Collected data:
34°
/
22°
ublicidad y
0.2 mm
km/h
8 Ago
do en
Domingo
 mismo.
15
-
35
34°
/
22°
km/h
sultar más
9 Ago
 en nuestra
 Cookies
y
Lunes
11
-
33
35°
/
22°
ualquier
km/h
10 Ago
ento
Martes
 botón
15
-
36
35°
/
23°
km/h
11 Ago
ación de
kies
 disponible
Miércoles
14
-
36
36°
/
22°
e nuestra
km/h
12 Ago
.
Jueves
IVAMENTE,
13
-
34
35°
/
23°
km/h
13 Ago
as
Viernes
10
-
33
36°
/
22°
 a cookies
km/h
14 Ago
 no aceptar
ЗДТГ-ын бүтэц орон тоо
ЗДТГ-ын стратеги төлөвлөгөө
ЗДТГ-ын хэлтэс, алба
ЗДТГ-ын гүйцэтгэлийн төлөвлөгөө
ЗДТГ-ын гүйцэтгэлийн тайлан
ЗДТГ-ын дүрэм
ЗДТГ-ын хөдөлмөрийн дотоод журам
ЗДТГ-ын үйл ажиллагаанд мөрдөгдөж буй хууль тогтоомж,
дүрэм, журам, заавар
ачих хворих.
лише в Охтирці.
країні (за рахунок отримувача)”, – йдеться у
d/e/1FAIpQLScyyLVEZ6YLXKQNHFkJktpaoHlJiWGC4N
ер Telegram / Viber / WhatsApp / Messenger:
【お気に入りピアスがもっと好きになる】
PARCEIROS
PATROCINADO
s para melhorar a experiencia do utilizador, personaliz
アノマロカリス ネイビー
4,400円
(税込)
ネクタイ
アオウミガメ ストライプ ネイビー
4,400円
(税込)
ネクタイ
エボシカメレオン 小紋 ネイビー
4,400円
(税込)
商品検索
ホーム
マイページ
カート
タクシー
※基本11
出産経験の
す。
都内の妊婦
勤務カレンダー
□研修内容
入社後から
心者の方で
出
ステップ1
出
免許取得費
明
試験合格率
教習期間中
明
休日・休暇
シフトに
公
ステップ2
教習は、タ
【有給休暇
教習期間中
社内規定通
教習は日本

▸ **Brief**
Scan the records above for the word "ネイビー" and return every line where it occurs.

▸ **Finished exercise**
アノマロカリス ネイビー
アオウミガメ ストライプ ネイビー
エボシカメレオン 小紋 ネイビー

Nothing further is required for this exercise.